DIRECTIONS >> Give back, word for word, only the lines from the one containing "Brands: 6 Patterns" to the end of the listing below.

PROVIDED DATA >>
*** Block opens ***
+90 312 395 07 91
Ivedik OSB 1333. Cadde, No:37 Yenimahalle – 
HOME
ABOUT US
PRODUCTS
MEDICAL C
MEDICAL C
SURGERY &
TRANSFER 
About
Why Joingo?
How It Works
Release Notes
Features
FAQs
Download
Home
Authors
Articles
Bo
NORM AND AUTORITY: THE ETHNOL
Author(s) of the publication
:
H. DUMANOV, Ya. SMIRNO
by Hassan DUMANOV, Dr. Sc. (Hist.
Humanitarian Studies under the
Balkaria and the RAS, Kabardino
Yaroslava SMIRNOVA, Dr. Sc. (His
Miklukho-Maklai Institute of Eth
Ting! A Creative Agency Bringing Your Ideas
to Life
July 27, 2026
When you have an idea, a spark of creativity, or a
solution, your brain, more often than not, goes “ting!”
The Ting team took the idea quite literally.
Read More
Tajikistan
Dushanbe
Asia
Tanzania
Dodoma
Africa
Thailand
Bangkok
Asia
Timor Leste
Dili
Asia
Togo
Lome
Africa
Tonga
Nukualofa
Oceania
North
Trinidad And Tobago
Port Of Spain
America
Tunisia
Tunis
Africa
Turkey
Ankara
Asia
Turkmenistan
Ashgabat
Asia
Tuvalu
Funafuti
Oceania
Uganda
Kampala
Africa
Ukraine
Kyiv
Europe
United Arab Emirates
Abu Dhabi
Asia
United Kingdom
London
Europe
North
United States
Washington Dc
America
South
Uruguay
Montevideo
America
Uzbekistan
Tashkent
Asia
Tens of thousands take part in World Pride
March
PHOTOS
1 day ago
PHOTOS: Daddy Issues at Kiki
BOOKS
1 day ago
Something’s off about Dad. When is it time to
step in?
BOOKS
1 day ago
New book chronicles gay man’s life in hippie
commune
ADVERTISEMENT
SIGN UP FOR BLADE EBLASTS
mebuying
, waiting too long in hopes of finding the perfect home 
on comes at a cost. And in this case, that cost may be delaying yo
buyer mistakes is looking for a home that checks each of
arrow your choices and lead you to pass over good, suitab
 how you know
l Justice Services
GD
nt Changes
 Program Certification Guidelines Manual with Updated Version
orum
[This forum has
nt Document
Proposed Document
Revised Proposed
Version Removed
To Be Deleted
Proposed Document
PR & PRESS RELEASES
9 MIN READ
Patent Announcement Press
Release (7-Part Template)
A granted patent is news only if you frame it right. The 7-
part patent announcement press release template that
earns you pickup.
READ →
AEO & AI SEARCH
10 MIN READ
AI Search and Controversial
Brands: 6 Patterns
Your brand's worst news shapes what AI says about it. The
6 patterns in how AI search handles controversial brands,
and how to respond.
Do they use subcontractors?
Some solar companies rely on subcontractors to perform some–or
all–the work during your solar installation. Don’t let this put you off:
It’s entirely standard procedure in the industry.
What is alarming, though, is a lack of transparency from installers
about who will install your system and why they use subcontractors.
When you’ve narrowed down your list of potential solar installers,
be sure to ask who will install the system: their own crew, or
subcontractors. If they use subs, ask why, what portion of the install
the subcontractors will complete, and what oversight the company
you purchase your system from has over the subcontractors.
*** Block closes ***
RESULT OF THIS TASK >>
Brands: 6 Patterns
Your brand's worst news shapes what AI says about it. The
6 patterns in how AI search handles controversial brands,
and how to respond.
Do they use subcontractors?
Some solar companies rely on subcontractors to perform some–or
all–the work during your solar installation. Don’t let this put you off:
It’s entirely standard procedure in the industry.
What is alarming, though, is a lack of transparency from installers
about who will install your system and why they use subcontractors.
When you’ve narrowed down your list of potential solar installers,
be sure to ask who will install the system: their own crew, or
subcontractors. If they use subs, ask why, what portion of the install
the subcontractors will complete, and what oversight the company
you purchase your system from has over the subcontractors.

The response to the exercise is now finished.